Specializes in Med nurse in med-surg., float, HH, and PDN.

Paperwork vs. Patient care. Maybe we could dictate as we work during patient care and there would be people who listen to our tapes ( like they do for doctors ), and type up the notes and info. VOILA!!

Specializes in CRNA, Finally retired.
uniteddemclub said:

I graduated during the pandemic and there was no ceremony. I didn't have to give any pledge. I sort of half-@as my way through nursing because I'm tired. Even if I'm a bad nurse, I dealt with bad nurses, bad cops, bad social workers, bad foster parents, bad teachers, and bad people in a list of other jobs. Every profession has their bad apples who show up for the paycheck and don't actually care about the people they're working for. At least I'm not stealing from my patients.
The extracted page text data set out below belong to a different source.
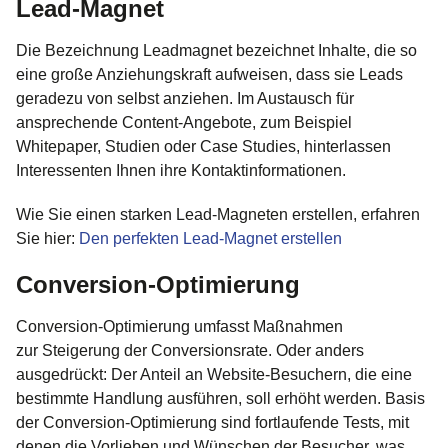
Lead-Magnet
Die Bezeichnung Leadmagnet bezeichnet Inhalte, die so
eine große Anziehungskraft aufweisen, dass sie Leads
geradezu von selbst anziehen. Im Austausch für
ansprechende Content-Angebote, zum Beispiel
Whitepaper, Studien oder Case Studies, hinterlassen
Interessenten Ihnen ihre Kontaktinformationen.
Wie Sie einen starken Lead-Magneten erstellen, erfahren
Sie hier:
Den perfekten Lead-Magnet erstellen
Conversion-Optimierung
Conversion-Optimierung umfasst Maßnahmen
zur Steigerung der Conversionsrate. Oder anders
ausgedrückt: Der Anteil an Website-Besuchern, die eine
bestimmte Handlung ausführen, soll erhöht werden. Basis
der Conversion-Optimierung sind fortlaufende Tests, mit
denen die Vorlieben und Wünschen der Besucher, was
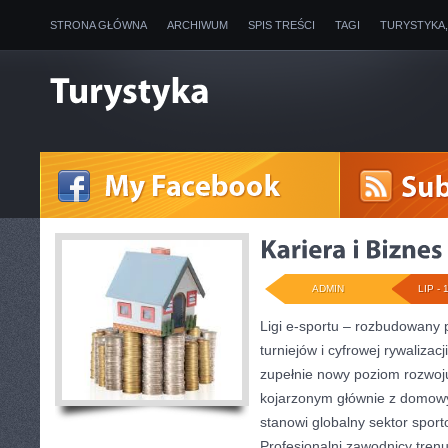
STRONA GŁÓWNA
ARCHIWUM
SPIS TREŚCI
TAGI
TURYSTYKA
ADMIN
LIP - 
Ligi e-sportu – rozbudowany 
turniejów i cyfrowej rywalizacj
zupełnie nowy poziom rozwoju
kojarzonym głównie z domow
stanowi globalny sektor spor
Profesjonalni zawodnicy tren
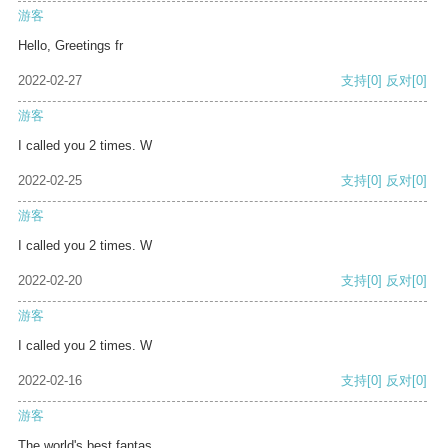
游客
Hello, Greetings fr
2022-02-27
支持
[0]
反对
[0]
游客
I called you 2 times. W
2022-02-25
支持
[0]
反对
[0]
游客
I called you 2 times. W
2022-02-20
支持
[0]
反对
[0]
游客
I called you 2 times. W
2022-02-16
支持
[0]
反对
[0]
游客
The world's best fantas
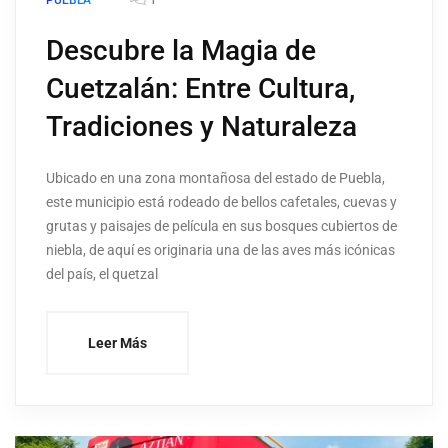
PUEBLA
Descubre la Magia de
Cuetzalán: Entre Cultura,
Tradiciones y Naturaleza
Ubicado en una zona montañosa del estado de Puebla,
este municipio está rodeado de bellos cafetales, cuevas y
grutas y paisajes de película en sus bosques cubiertos de
niebla, de aquí es originaria una de las aves más icónicas
del país, el quetzal
Leer Más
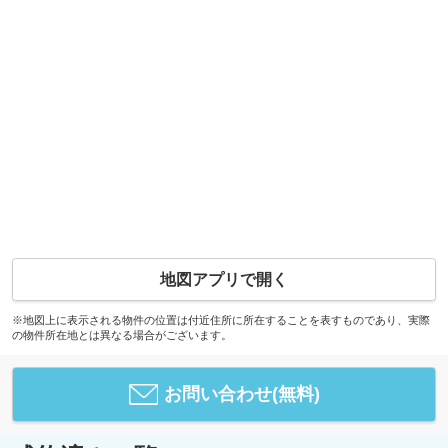
地図アプリで開く
※地図上に表示される物件の位置は付近住所に所在することを表すものであり、実際
の物件所在地とは異なる場合がございます。
お問い合わせ(無料)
There was a CNA at my job who took a patient's debit card and PIN to buy some groceries and actually went to an ATM and stole $1100 cash for herself. At least I didn't do that. I do good and bad things as a nurse and whether or not I'm a good nurse is just a matter of opinion. I had clinical instructors who hated me and others who liked me, or at least acted like they did. There's no rule book about what constitutes 'enough attention'. I get my work done and go home. That's all that matters. I refuse to set expectations for myself about how much time I give everyone. 

I'm sorry for nurses that had to graduate during the pandemic.